Renku update and module not found

I am trying to do a renku update, but then renku does not find the modules anymore. Everything works fine on my local machine, and the packages are installed, but looks that for renku update, renku searches somewhere else to import the modules:

renku update data/img_tech_note/3_uncertainty.png
Resolved '../../../../../../tmp/tmpe70w1gj8' to 'file:///tmp/tmpe70w1gj8'
[job a2f82274-6ce7-4f1f-8b63-006fe842f398] /tmp/azdu2o97$ python3 \
    /tmp/azdu2o97/src_py/plot_uncertainty.py \
    -i \
    /tmp/azdu2o97/data/CAMELS/basin_timeseries_v1p2_modelOutput_daymet.zip \
    -ia \
    /tmp/azdu2o97/data/CAMELS/camels_attributes_v2.0.zip \
    --figsize \
    17 \
    14 \
    --yloc_figlab \
    1.1 \
    --xloc_figlab \
    -00.1 \
    --dist2env \
    --ylim \
    0 \
    1 \
    -o \
    data/img_tech_note/3_uncertainty.png
Traceback (most recent call last):
  File "/tmp/azdu2o97/src_py/plot_uncertainty.py", line 3, in <module>
    from sympy import (diff, Eq, exp, init_printing, integrate, log, solve, nsolve, sqrt, Symbol, 
ModuleNotFoundError: No module named 'sympy'
[job a2f82274-6ce7-4f1f-8b63-006fe842f398] Job error:
("Error collecting output for parameter '_plans_9f8452d6465844348f1a3123b5254d5c_outputs_13': ../../../../../../tmp/tmpe70w1gj8:100:5: Did not find output file with glob pattern: '['data/img_tech_note/3_uncertainty.png']'.", {})
[job a2f82274-6ce7-4f1f-8b63-006fe842f398] completed permanentFail
Error: Unable to finish executing workflow

How can I make sure that renku update finds the modules as well?

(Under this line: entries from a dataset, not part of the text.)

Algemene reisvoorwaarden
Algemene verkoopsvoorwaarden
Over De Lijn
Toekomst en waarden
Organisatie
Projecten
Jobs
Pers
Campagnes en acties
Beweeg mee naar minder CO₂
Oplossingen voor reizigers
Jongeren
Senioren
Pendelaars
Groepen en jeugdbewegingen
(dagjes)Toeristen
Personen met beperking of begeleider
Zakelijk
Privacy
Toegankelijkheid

Might be that you have renku installed in a different python environment than the one for your project. Do you use virtual environments of some kind?

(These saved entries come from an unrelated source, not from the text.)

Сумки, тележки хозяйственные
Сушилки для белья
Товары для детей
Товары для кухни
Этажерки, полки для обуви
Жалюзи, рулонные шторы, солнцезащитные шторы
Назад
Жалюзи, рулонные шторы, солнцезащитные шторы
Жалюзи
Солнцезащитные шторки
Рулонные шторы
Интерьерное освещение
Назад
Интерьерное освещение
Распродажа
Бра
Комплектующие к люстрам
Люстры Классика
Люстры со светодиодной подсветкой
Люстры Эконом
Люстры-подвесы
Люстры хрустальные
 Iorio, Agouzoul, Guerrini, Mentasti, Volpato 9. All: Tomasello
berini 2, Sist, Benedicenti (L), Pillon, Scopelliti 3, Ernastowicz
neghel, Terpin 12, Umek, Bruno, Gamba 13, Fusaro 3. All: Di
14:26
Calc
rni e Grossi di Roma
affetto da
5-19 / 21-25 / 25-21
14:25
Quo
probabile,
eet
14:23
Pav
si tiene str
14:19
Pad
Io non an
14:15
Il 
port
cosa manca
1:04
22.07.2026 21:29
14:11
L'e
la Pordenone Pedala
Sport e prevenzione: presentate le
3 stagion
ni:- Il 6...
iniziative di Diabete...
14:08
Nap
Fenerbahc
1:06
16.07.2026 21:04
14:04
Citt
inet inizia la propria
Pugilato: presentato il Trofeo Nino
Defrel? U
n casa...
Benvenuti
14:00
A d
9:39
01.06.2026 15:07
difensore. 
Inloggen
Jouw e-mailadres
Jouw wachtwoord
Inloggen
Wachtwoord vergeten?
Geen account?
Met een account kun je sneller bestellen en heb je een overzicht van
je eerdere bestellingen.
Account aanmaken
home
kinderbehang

Since you say everything works fine on your machine, does this happen in an interactive session?

So I am just working locally, and do not use any virtual environments, which is also why I don’t really get where it is coming from. When I do renku run with a script that uses the same module, there is no problem. Only with renku update it happens. Could it be that the cwl is looking for a different path?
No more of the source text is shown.